Note: The script wrapper does not currently support the following scripts: Export, Password, or TransactionLogUtil.

Read below to understand the usage and parameters for each script to use.

Checkpoint Script

The checkpoint script allows you to manually request a checkpoint for a given service.

Checkpointing will automatically happen periodically based on the estimated replay time should the engine restart and the total amount of time since the last successful checkpoint. Automatic checkpointing cannot be disabled.

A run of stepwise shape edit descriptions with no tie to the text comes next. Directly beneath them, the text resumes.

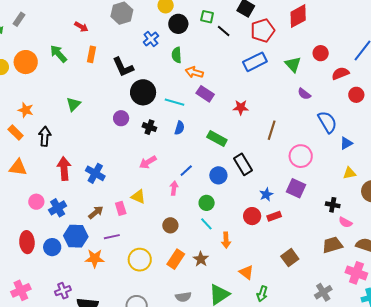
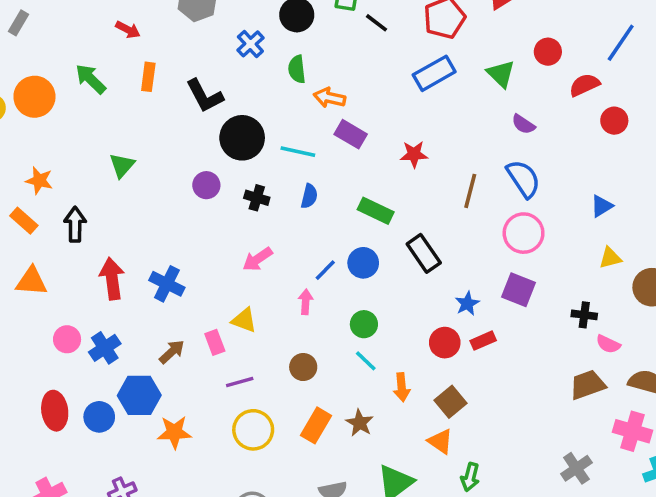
blue semicircle: (327, 122) -> (523, 179), moved
blue circle: (218, 175) -> (363, 263), moved
purple line: (112, 237) -> (240, 382), moved
brown square: (290, 258) -> (451, 402), moved

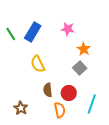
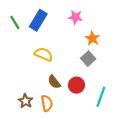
yellow semicircle: (38, 64) -> (44, 54), turned 138
brown semicircle: (48, 90) -> (54, 82), turned -32
orange semicircle: (60, 110) -> (47, 103), moved

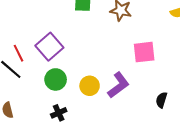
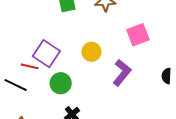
red line: (19, 53) -> (30, 66), moved, turned -36
yellow circle: (90, 86) -> (91, 52), moved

However, there are a few cases where you would want to run the checkpoint script yourself. First, if you want more control over what time of day checkpoints occur. If you only have one running instance of a given engine, the checkpointing process causes a brief disruption of service for that engine while the checkpoint completes, which can take several seconds or minutes. If you have more than one running instance of an engine, a replica instance will perform the checkpoint, leaving the engine available throughout the checkpoint process. To force checkpointing to occur outside of your peak load hours, you can run this script on a cronjob or as a Windows Scheduled Task off-hours to reset the timers that trigger the automatic checkpointing.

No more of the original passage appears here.